Taste: moderate sherry sweetness up front that is rapidly balanced by oak tannins, with an undercurrent of cigarette ash emerging around the middle, then fading into clean malt, polished oak, and a rising tide of mossy/slightly decayed peat. After dilution, the flavors are more integrated, presenting a united front rather than unfolding in turn, the initial sweetness is more malty than sherried, some dark chocolate emerges around the middle, and the peat at the back is sharper (possibly because of the oak).

Finish: mossy peat over clean malt accented by sherry residue and polished oak

Once again, I am disappointed that Suntory has consistently let Bowmore's core range stagnate at low bottling proofs. This whisky could be so much more with craft presentation, but as is the spirit doesn't shine the way it should.

Bowmore should be rated highly by whisky geeks (despite the FWP era) given that they still produce a significant amount of their own floor malt and retain tight control over the rest of the mechanically produced malt they use, rather than buying Port Ellen malt like most of the distilleries on Islay. They have a highly regarded Master Blender in Rachel Barrie, who has also done solid work for Auchentoshan and Glen Garioch after a successful stint for Glenmorangie and Ardbeg. Since 2004 Bowmore hasn't sold any of its malt to blenders, which puts it in a fairly small clutch of distilleries such as Bruichladdich and Benriach who are similarly focused on single malts.

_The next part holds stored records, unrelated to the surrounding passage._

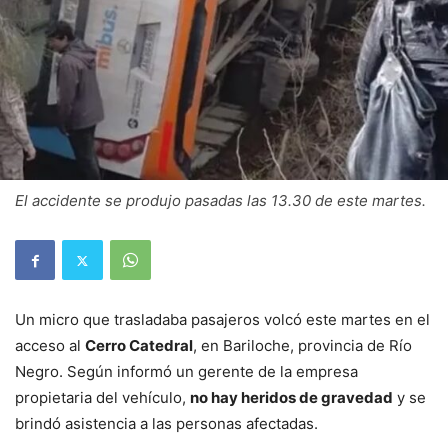
El accidente se produjo pasadas las 13.30 de este martes.
Un micro que trasladaba pasajeros volcó este martes en el
acceso al
Cerro Catedral
, en Bariloche, provincia de Río
Negro. Según informó un gerente de la empresa
propietaria del vehículo,
no hay heridos de gravedad
y se
brindó asistencia a las personas afectadas.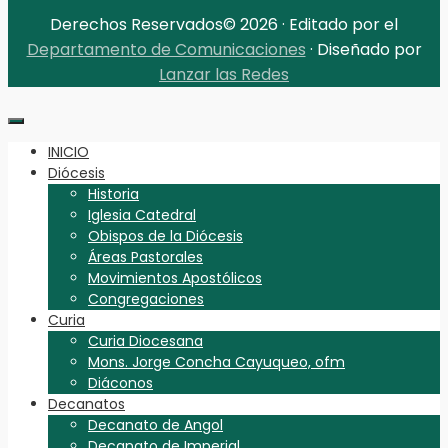
Derechos Reservados© 2026 · Editado por el
Departamento de Comunicaciones
· Diseñado por
Lanzar las Redes
INICIO
Diócesis
Historia
Iglesia Catedral
Obispos de la Diócesis
Áreas Pastorales
Movimientos Apostólicos
Congregaciones
Curia
Curia Diocesana
Mons. Jorge Concha Cayuqueo, ofm
Diáconos
Decanatos
Decanato de Angol
Decanato de Imperial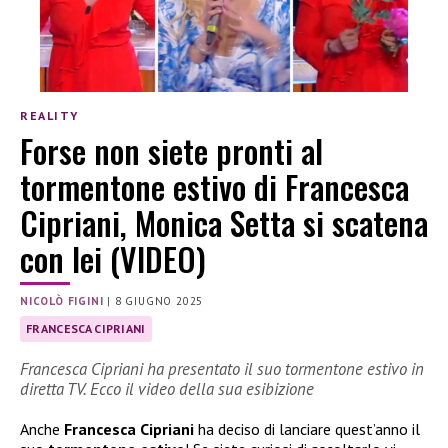
REALITY
Forse non siete pronti al
tormentone estivo di Francesca
Cipriani, Monica Setta si scatena
con lei (VIDEO)
NICOLÒ FIGINI
|
8 GIUGNO 2025
FRANCESCA CIPRIANI
Francesca Cipriani ha presentato il suo tormentone estivo in
diretta TV. Ecco il video della sua esibizione
Anche
Francesca Cipriani
ha deciso di lanciare quest’anno il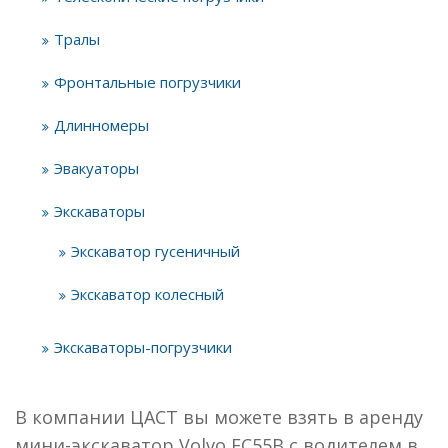
Тралы
Фронтальные погрузчики
Длинномеры
Эвакуаторы
Экскаваторы
Экскаватор гусеничный
Экскаватор колесный
Экскаваторы-погрузчики
В компании ЦАСТ вы можете взять в аренду
мини-экскаватор Volvo EC55B с водителем в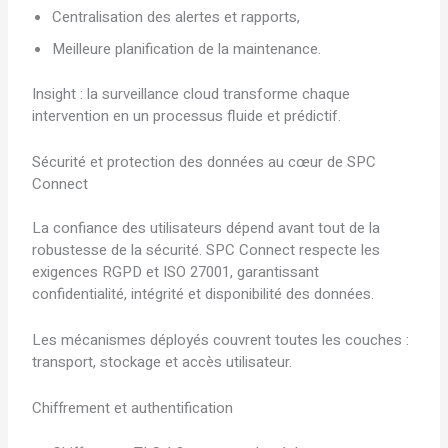
Centralisation des alertes et rapports,
Meilleure planification de la maintenance.
Insight : la surveillance cloud transforme chaque
intervention en un processus fluide et prédictif.
Sécurité et protection des données au cœur de SPC
Connect
La confiance des utilisateurs dépend avant tout de la
robustesse de la sécurité. SPC Connect respecte les
exigences RGPD et ISO 27001, garantissant
confidentialité, intégrité et disponibilité des données.
Les mécanismes déployés couvrent toutes les couches :
transport, stockage et accès utilisateur.
Chiffrement et authentification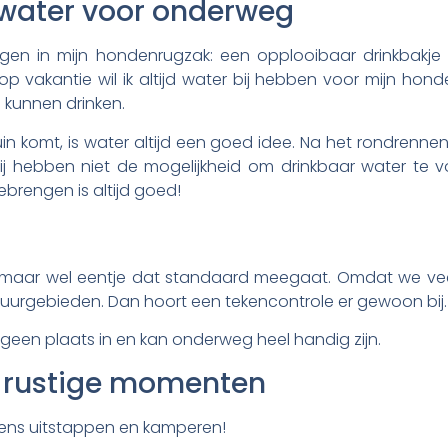
 water voor onderweg
en in mijn hondenrugzak: een opplooibaar drinkbakje o
p vakantie wil ik altijd water bij hebben voor mijn hon
 kunnen drinken.
in komt, is water altijd een goed idee. Na het rondrenne
j hebben niet de mogelijkheid om drinkbaar water te 
ebrengen is altijd goed!
 maar wel eentje dat standaard meegaat. Omdat we veel
tuurgebieden. Dan hoort een tekencontrole er gewoon bij.
 geen plaats in en kan onderweg heel handig zijn.
r rustige momenten
jdens uitstappen en kamperen!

But that success is exactly why the core range is what it is - as long as they maintain good sales, there is no incentive to change. We can grumble, but a lot of people enjoy Bowmore just the way it is. The Islay distilleries that closed or were sold on to new owners during the 1990s (Ardbeg, Bruichladdich, Bunnahabhain) are the ones that now put out their whisky with craft presentation as they needed a boost to stand out from their peers. The ones that chugged along during the lean years (Bowmore, Laphroaig, Lagavulin, Caol Ila) have left their core releases largely unreformed as there has been no incentive to mess with successful formulas. This is also visible within the Suntory/Morrison-Bowmore stable - Bowmore and Auchentoshan maintained relatively steady sales during the slump and have basically stayed the same while the lesser known Glen Garioch has gotten a significant reformulation and bump in bottling proof. So I suspect that it would take another major shock to shake them out of their complacency. In the meantime I'll be sticking to indie releases of Bowmore.